Uttar Pradesh Police ignored directions not only of the National Human Rights Commission, but also of the National Commission of Women (NCW) to investigate the case of missing children and women from Nithari village. The NCW had directed UP police to investigate the matter as far back as September 2005.
The police’s refusal to act on directions given by two of the most important institutions of the country resulted in one of the most horrific crimes in recent times.
At the time when the NCW had directed the police to investigate into the matter, only six children and women had gone missing from the village, NCW sources told Hindustan Times on Saturday. The Commission had warned the Noida police that it suspected a human trafficking racket operating in Nithari.

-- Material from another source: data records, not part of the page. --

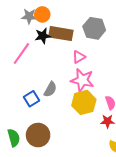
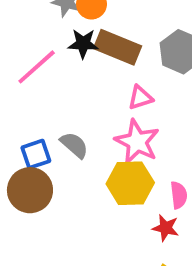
gray semicircle: (50, 89) -> (74, 145), turned -91
brown circle: (38, 135) -> (30, 190), moved

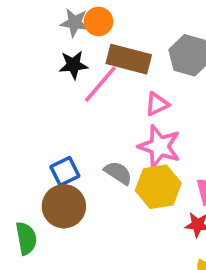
black star: (83, 44) -> (73, 65), moved
pink line: (37, 67) -> (100, 84), moved
gray semicircle: (74, 145) -> (118, 173), moved

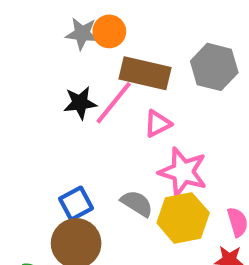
black star: (73, 65) -> (80, 103), moved
pink triangle: (157, 104) -> (158, 124), moved

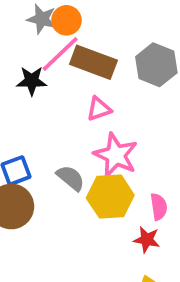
pink line: (114, 103) -> (60, 54), moved

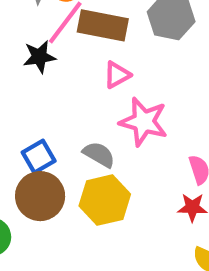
yellow hexagon: (110, 197) -> (105, 200), moved

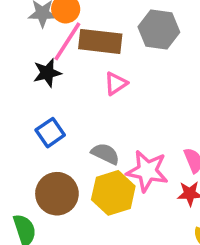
pink star: (144, 122) -> (147, 171), moved
blue square: (39, 157) -> (50, 133), moved

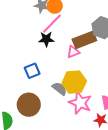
brown rectangle: (100, 41) -> (84, 40), moved, turned -40
black star: (47, 73) -> (46, 39), moved
yellow hexagon: (113, 193) -> (74, 82), moved

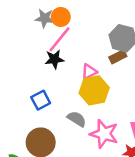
brown rectangle: (84, 40) -> (118, 57), moved, size x0.6
yellow hexagon: (74, 82) -> (94, 90), moved

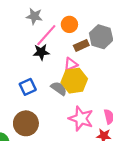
orange circle: (61, 17) -> (69, 24), moved
brown rectangle: (118, 57) -> (81, 45), moved
gray semicircle: (77, 119) -> (59, 88), moved

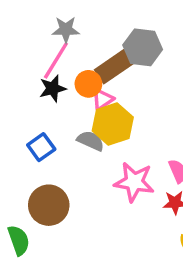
gray star: (34, 16) -> (66, 30), moved
orange circle: (69, 24) -> (88, 84), moved
brown rectangle: (81, 45) -> (114, 67), size x1.5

"I could not imagine that the kidnappings could be linked to a barbaric crime like this. I suspected a human trafficking racket. I summoned the police and told them to act fast," said Nirmala Venkatesh, member, NCW. "When we started inquiring into the complaints received by the Commission, I received many clues that these were kidnappings. I gave the police a list of those clues that ran into three pages," she said.
Venkatesh added that she had told the police to arrest a tea-stall owner, Parimal Biswas and his wife Rita, in the village to interrogate them. "Our inquiry revealed that two were connected to the kidnappings and could reveal further. The police caught the two but let them off the same day without making any headway."
The Commission has now asked the state government for an Action Taken Report (ATR) in the matter.
The National Human Rights Commission (NHRC), on the other hand, received two complaints of disappearances from Nithari as early as 2004. "The Commission closed the cases after investigations," NHRC sources said. Commission sources added that cases are closed only after directions have been issued to the police to act in the matter.
The NHRC received two more complaints from Nithari residents after 2005. "The complaints are being investigated by the Director General (Investigations)," sources said.
"The police have displayed an obvious bias in the matter," said Bikram Pradhan, the village headman. "We never got a decent hearing with the police officers because our people are poor. When a rich man’s son was kidnapped, the same set of officials worked overtime to ensure that the boy was recovered in record time," he said drawing parallels with the Nithari killings and the kidnapping of three-year-old Anant Gupta.